Task directions
Give back each line of the data exactly as it reads, minus the pictures.

Exercise input
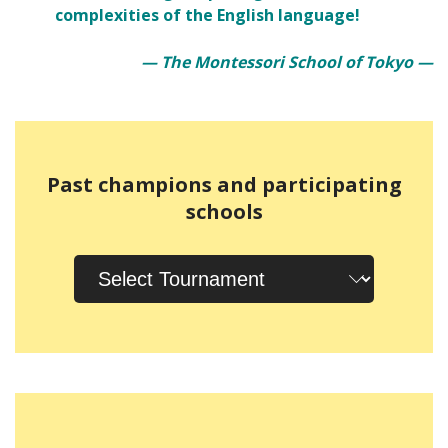
complexities of the English language!
— The Montessori School of Tokyo —
Past champions and participating
schools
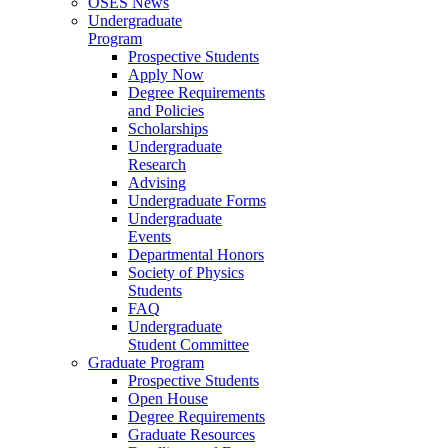
OSES News
Undergraduate
Program
Prospective Students
Apply Now
Degree Requirements
and Policies
Scholarships
Undergraduate
Research
Advising
Undergraduate Forms
Undergraduate
Events
Departmental Honors
Society of Physics
Students
FAQ
Undergraduate
Student Committee
Graduate Program
Prospective Students
Open House
Degree Requirements
Graduate Resources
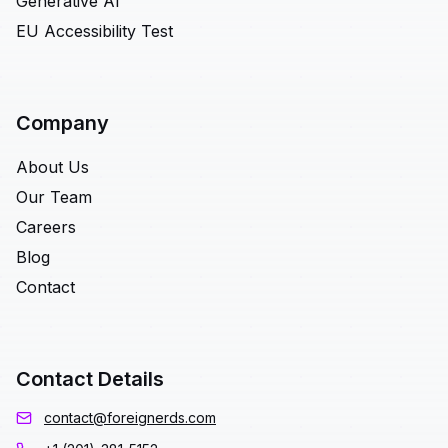
Generative AI
EU Accessibility Test
Company
About Us
Our Team
Careers
Blog
Contact
Contact Details
contact@foreignerds.com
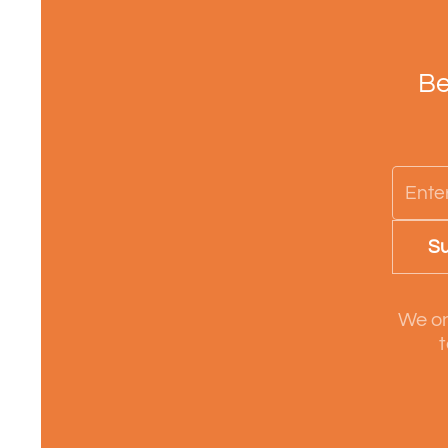
Be
Su
We on
t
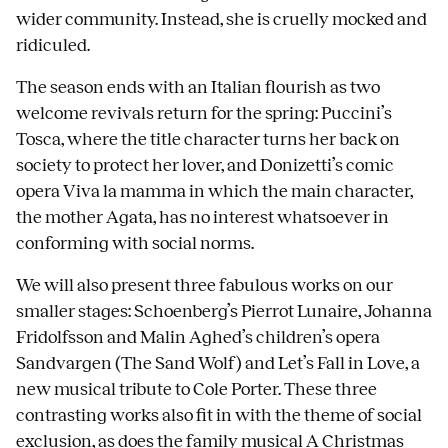
wider community. Instead, she is cruelly mocked and
ridiculed.
The season ends with an Italian flourish as two
welcome revivals return for the spring: Puccini’s
Tosca, where the title character turns her back on
society to protect her lover, and Donizetti’s comic
opera Viva la mamma in which the main character,
the mother Agata, has no interest whatsoever in
conforming with social norms.
We will also present three fabulous works on our
smaller stages: Schoenberg’s Pierrot Lunaire, Johanna
Fridolfsson and Malin Aghed’s children’s opera
Sandvargen (The Sand Wolf) and Let’s Fall in Love, a
new musical tribute to Cole Porter. These three
contrasting works also fit in with the theme of social
exclusion, as does the family musical A Christmas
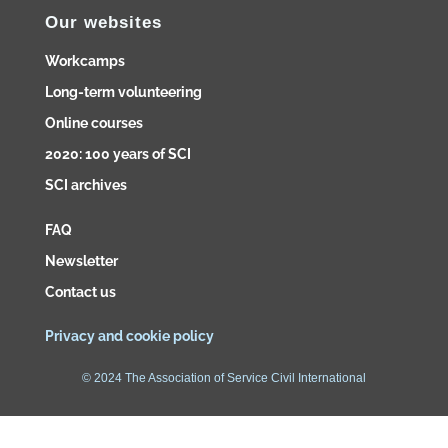
Our websites
Workcamps
Long-term volunteering
Online courses
2020: 100 years of SCI
SCI archives
FAQ
Newsletter
Contact us
Privacy and cookie policy
© 2024 The Association of Service Civil International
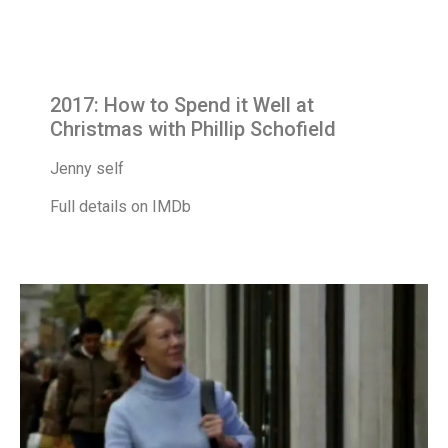
2017: How to Spend it Well at
Christmas with Phillip Schofield
Jenny self
Full details on IMDb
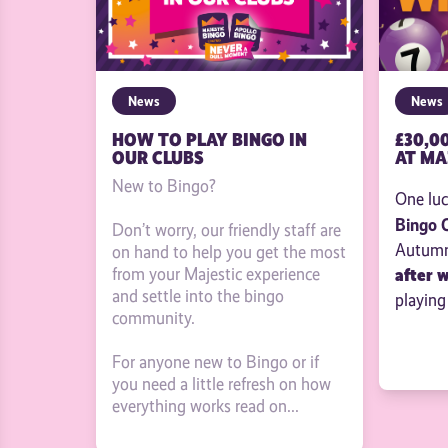
News
News
£30,0
HOW TO PLAY BINGO IN
AT MA
OUR CLUBS
New to Bingo?
One luc
Bingo 
Don’t worry, our friendly staff are
Autumn 
on hand to help you get the most
after 
from your Majestic experience
and settle into the bingo
playing
community.
For anyone new to Bingo or if
you need a little refresh on how
everything works read on...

Reply
complexities of the English language!
— The Montessori School of Tokyo —
Past champions and participating
schools
OSES News
Undergraduate
Program
Prospective Students
Apply Now
Degree Requirements
and Policies
Scholarships
Undergraduate
Research
Advising
Undergraduate Forms
Undergraduate
Events
Departmental Honors
Society of Physics
Students
FAQ
Undergraduate
Student Committee
Graduate Program
Prospective Students
Open House
Degree Requirements
Graduate Resources
Generative AI
EU Accessibility Test
Company
About Us
Our Team
Careers
Blog
Contact
Contact Details
contact@foreignerds.com
Be
Su
We on
t
wider community. Instead, she is cruelly mocked and
ridiculed.
The season ends with an Italian flourish as two
welcome revivals return for the spring: Puccini’s
Tosca, where the title character turns her back on
society to protect her lover, and Donizetti’s comic
opera Viva la mamma in which the main character,
the mother Agata, has no interest whatsoever in
conforming with social norms.
We will also present three fabulous works on our
smaller stages: Schoenberg’s Pierrot Lunaire, Johanna
Fridolfsson and Malin Aghed’s children’s opera
Sandvargen (The Sand Wolf) and Let’s Fall in Love, a
new musical tribute to Cole Porter. These three
contrasting works also fit in with the theme of social
exclusion, as does the family musical A Christmas
Our websites
Workcamps
Long-term volunteering
Online courses
2020: 100 years of SCI
SCI archives
FAQ
Newsletter
Contact us
Privacy and cookie policy
© 2024 The Association of Service Civil International
2017: How to Spend it Well at
Christmas with Phillip Schofield
Jenny self
Full details on IMDb
News
News
£30,0
HOW TO PLAY BINGO IN
AT MA
OUR CLUBS
New to Bingo?
One luc
Bingo 
Don’t worry, our friendly staff are
Autumn 
on hand to help you get the most
after 
from your Majestic experience
and settle into the bingo
playing
community.
For anyone new to Bingo or if
you need a little refresh on how
everything works read on...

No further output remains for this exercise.